Available records: Begin

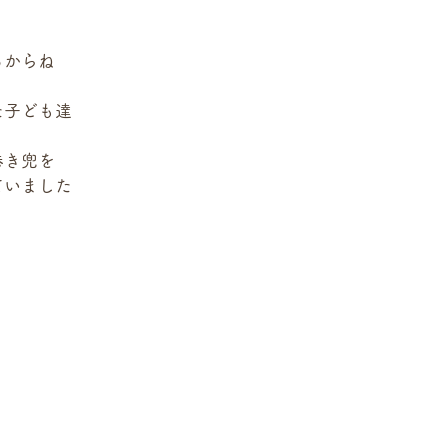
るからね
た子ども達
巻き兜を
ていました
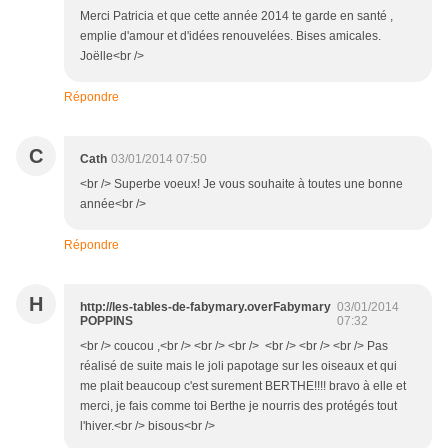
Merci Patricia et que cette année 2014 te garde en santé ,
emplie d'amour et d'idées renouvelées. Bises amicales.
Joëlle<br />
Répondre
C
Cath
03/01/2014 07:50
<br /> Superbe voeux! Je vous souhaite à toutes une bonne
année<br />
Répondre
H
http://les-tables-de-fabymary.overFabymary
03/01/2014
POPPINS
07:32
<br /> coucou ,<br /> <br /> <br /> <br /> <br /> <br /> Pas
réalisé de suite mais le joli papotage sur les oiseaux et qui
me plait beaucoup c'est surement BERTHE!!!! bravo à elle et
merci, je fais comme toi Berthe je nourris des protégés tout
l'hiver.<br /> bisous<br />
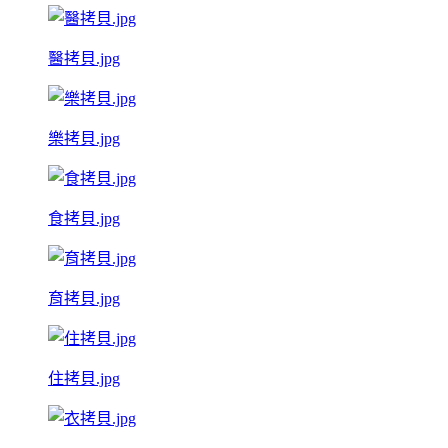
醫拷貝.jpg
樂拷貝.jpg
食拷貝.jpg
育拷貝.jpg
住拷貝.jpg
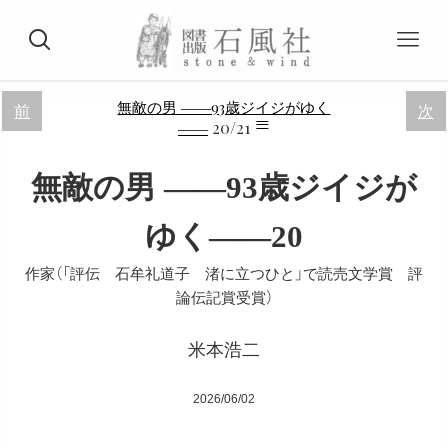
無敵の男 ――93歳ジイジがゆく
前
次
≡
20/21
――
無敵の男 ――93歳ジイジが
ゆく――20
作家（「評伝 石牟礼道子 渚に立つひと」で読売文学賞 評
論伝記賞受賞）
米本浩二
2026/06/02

Available records: End

▸ **What you should do**
Wherever the string "année" appears in the entries, copy that line.

▸ **Written reply**
Merci Patricia et que cette année 2014 te garde en santé ,
année<br />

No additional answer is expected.